Supplied data →
+ + + + + + +

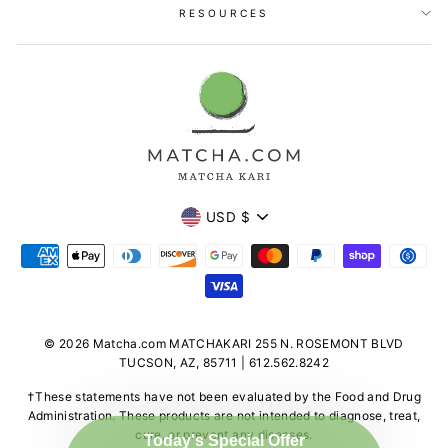
RESOURCES
Currency
USD $
© 2026 Matcha.com MATCHAKARI 255 N. ROSEMONT BLVD
TUCSON, AZ, 85711 | 612.562.8242
†These statements have not been evaluated by the Food and Drug
Administration. These products are not intended to diagnose, treat,
cure, or prevent any diseases.
Today's Special Offer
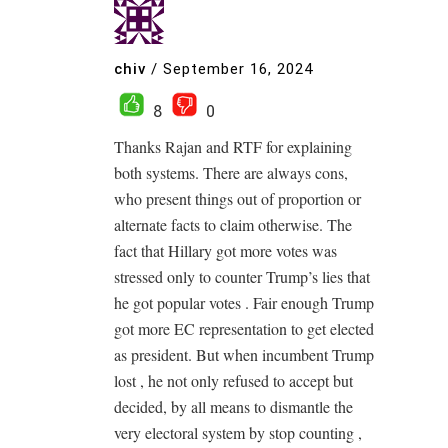
chiv
/
September 16, 2024
8
0
Thanks Rajan and RTF for explaining
both systems. There are always cons,
who present things out of proportion or
alternate facts to claim otherwise. The
fact that Hillary got more votes was
stressed only to counter Trump’s lies that
he got popular votes . Fair enough Trump
got more EC representation to get elected
as president. But when incumbent Trump
lost , he not only refused to accept but
decided, by all means to dismantle the
very electoral system by stop counting ,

+ + + + + + +

Go through the entries above and copy each line with "Trump" in it.

Answer space →
stressed only to counter Trump’s lies that
he got popular votes . Fair enough Trump
as president. But when incumbent Trump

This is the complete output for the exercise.